Princess Academy, Band 1 by Shannon Hale

Princess Academy, Band 1 by Shannon Hale

Autor:Shannon Hale
Die sprache: deu
Format: epub
Tags: Prinzessin, Mädchen, ab 10 Jahren, Fantasy-Abenteuer, märchenhaft, girl-power
Herausgeber: Ravensburger Verlag GmbH
veröffentlicht: 2017-08-23T00:00:00+00:00


Schau nur bis zu deiner Hand,

scharfes Auge, scharfer Verstand.

In den Bergen machte der Sommer jeden Tag zu einem Geschenk. Der Morgen brach früh an, die Menschen erwachten langsam, sie streckten sich genüsslich und freuten sich auf alles, was kommen würde. Olana merkte, dass die Blicke ihrer Schülerinnen häufig zu den Fenstern gingen, und so hielt sie immer öfter ihren Unterricht im Freien ab. Die Mädchen lernten die Tänze für den Ball, hüpften, schritten und wirbelten unter der warmen Sonne im Takt der Musik. Das harte Blau des Himmels schien sich nur eine Armlänge über ihren Köpfen zu wölben. Manchmal streckte sich Miri und sprang in die Höhe, wobei sie sich einbildete, beinahe mit der Hand über die glatte, abgerundete Fläche zu streichen.

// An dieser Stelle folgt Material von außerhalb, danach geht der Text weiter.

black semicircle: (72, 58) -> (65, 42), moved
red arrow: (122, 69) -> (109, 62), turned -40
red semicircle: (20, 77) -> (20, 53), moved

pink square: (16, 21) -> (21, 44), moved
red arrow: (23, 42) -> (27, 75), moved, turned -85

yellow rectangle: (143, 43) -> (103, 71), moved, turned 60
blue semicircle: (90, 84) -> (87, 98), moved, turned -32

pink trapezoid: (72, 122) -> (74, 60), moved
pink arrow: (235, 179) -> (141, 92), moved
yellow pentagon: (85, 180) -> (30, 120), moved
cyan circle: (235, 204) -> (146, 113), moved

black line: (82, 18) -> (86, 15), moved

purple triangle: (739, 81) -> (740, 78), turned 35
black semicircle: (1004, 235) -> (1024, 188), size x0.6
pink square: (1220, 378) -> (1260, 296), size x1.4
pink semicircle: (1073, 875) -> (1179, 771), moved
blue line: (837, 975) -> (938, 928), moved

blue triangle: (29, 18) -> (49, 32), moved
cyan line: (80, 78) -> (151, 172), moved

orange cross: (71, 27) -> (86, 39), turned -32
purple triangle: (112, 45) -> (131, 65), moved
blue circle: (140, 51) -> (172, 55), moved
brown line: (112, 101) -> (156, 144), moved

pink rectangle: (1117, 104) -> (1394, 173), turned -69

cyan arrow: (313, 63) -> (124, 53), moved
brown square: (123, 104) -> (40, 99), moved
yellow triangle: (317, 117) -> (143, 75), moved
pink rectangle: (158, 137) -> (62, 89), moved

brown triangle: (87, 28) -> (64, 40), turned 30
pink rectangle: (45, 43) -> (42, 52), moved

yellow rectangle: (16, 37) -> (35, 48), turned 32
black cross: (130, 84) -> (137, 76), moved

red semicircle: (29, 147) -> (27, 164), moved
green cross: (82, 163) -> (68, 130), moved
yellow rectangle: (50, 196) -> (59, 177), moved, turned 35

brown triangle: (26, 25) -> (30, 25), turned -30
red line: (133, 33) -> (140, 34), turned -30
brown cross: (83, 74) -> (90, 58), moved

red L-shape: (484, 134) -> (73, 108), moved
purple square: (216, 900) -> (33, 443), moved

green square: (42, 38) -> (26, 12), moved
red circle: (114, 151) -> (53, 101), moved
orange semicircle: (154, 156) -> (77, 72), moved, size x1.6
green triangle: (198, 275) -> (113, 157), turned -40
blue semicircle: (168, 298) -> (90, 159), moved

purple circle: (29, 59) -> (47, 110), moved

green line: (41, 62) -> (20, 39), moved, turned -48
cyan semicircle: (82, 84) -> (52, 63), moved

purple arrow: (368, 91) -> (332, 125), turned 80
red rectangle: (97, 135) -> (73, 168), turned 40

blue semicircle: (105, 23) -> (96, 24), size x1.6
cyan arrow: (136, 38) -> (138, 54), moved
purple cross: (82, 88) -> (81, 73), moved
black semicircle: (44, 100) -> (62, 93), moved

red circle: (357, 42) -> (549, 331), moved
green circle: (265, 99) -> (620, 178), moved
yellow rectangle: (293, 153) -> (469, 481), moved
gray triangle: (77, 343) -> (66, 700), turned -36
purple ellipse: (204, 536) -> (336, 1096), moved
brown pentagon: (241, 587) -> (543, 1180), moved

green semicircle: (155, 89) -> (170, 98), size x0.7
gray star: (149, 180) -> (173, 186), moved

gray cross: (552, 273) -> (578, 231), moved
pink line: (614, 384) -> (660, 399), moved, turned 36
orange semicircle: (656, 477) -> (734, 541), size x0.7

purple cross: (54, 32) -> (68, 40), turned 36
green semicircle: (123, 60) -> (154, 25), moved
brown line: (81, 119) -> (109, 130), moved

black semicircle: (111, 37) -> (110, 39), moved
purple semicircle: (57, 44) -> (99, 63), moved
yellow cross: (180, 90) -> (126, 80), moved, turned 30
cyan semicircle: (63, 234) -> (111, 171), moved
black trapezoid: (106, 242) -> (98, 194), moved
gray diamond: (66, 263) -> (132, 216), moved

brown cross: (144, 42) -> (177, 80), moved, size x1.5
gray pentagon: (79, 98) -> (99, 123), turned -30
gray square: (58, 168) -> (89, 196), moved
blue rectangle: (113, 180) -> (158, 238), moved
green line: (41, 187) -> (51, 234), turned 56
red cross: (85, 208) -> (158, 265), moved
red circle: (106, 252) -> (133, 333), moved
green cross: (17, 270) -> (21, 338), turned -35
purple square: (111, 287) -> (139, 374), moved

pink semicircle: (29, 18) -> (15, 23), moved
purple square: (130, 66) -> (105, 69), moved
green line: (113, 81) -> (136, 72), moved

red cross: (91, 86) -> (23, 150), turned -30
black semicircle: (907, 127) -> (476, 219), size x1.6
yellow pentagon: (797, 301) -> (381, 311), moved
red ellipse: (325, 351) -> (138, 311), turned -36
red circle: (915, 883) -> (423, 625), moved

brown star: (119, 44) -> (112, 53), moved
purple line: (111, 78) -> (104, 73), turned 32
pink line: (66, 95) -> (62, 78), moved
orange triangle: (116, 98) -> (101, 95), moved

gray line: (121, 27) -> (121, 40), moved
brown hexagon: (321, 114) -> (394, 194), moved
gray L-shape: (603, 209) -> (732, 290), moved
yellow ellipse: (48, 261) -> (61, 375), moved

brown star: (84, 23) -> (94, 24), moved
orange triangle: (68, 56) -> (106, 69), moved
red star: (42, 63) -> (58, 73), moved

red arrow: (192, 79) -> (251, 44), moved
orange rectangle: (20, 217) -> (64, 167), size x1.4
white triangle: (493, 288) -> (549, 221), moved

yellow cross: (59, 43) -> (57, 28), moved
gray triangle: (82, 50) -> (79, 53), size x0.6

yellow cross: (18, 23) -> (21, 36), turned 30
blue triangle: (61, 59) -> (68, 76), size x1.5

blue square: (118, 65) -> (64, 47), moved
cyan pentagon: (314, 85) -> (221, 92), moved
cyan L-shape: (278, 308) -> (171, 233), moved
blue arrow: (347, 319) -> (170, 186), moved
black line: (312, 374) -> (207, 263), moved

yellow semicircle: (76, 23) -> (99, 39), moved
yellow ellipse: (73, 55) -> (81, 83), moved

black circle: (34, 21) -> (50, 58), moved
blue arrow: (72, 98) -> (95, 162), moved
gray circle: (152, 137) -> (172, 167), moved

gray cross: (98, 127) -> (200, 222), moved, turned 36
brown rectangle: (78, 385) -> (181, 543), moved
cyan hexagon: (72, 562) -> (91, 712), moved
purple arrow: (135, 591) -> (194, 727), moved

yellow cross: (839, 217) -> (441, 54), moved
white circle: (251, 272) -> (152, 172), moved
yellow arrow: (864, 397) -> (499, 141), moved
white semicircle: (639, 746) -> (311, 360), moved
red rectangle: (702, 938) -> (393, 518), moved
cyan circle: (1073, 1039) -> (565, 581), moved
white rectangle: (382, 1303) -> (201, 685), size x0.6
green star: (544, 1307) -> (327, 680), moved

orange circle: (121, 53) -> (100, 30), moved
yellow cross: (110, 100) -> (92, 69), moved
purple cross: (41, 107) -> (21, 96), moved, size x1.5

Miri hatte sich noch nie so gefühlt – so leicht, dass sie mit den Wolken hätte ziehen können. Selbst Katars Sticheleien und Benas und Lianas abweisende Haltung trafen sie nicht mehr so sehr. Doters Geschichte hüllte sie schützend ein. Was sie geglaubt hatte, war nicht wahr. Die Welt hatte sich jetzt weit geöffnet und lud sie ein, die Wahrheit selbst herauszufinden.

Eines Abends, als alle Arbeit erledigt war, saß Miri mit Britta, Esa und Frid auf ihrer Matratze in der Ecke des Schlafsaals und erzählte ihnen die Geschichte ihrer Mutter.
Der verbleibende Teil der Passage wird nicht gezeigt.